Something goes wrong in production. A user’s checkout takes 12 seconds instead of the usual 200ms. Metrics tell you latency spiked. Logs tell you which pod threw an error. But neither tells you which service in the chain caused the slowdown. That gap is exactly what distributed tracing fills.
Grafana Tempo is a distributed tracing backend that stores traces with minimal resource overhead. It plugs directly into Grafana alongside Prometheus (metrics) and Loki (logs), completing the three pillars of observability in one UI. This guide deploys Tempo and an OpenTelemetry Collector on Kubernetes using Helm, sends test traces from a simulated order-service, and queries them in Grafana with TraceQL. If you followed the Prometheus and Grafana deployment guide (Article 1) and the Loki log aggregation guide (Article 2), this is the natural next step.
Tested March 2026 | Tempo 2.9.0 (chart 1.24.4), OTel Collector 0.120.0, k3s v1.34.5, Grafana 11.x
How Distributed Tracing Works
A trace represents the full journey of a single request through your system. It is a tree of spans, where each span captures one discrete operation: an HTTP call, a database query, a message publish, a cache lookup. Every span carries a traceID (shared across the entire request), a spanID (unique to this operation), a parentSpanID (which span triggered it), plus the service name, operation name, start time, duration, and arbitrary key-value attributes.
When a user hits /api/checkout and that request touches five microservices, tracing shows each hop as a span in a waterfall diagram. You see exactly where the 12 seconds went: 10ms in the API gateway, 40ms in inventory, 11.8 seconds waiting on the payment provider.
OpenTelemetry (OTel) is the vendor-neutral standard for instrumenting applications and collecting telemetry data. The data flow looks like this:
- Application code (instrumented with OTel SDK) generates spans
- Spans are sent to the OTel Collector, which batches, processes, and forwards them
- The Collector exports spans to Tempo for storage
- Grafana queries Tempo via TraceQL and renders waterfall diagrams
The OTel Collector sits between your apps and Tempo so that applications never need to know the backend storage details. Swapping Tempo for Jaeger or another backend later means reconfiguring one Collector, not every microservice.
Prerequisites
- A running Kubernetes cluster with
kubectlandhelmconfigured (tested on k3s v1.34.5) - Grafana already deployed from kube-prometheus-stack (Article 1)

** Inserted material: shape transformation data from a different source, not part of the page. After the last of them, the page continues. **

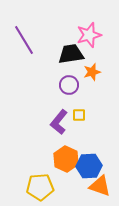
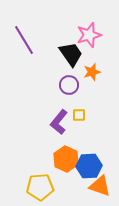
black trapezoid: rotated 64 degrees clockwise
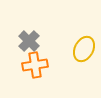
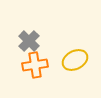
yellow ellipse: moved 9 px left, 11 px down; rotated 35 degrees clockwise
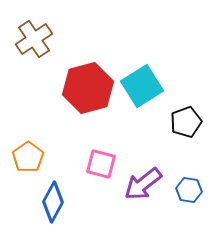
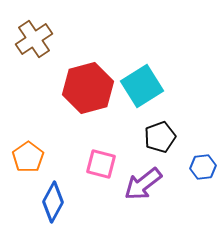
black pentagon: moved 26 px left, 15 px down
blue hexagon: moved 14 px right, 23 px up; rotated 15 degrees counterclockwise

- Optionally, Loki deployed from the Loki guide (Article 2) for log correlation
- The Grafana Helm repo already added:
helm repo add grafana https://grafana.github.io/helm-charts - A
monitoringnamespace where Prometheus, Grafana, and Loki are running
Create the Tempo Values File
Tempo ships as a Helm chart with sensible defaults, but a few settings need explicit configuration: the OTLP receivers (so the Collector can send traces), persistent storage (so traces survive pod restarts), and the metrics generator (which derives RED metrics from traces and pushes them to Prometheus).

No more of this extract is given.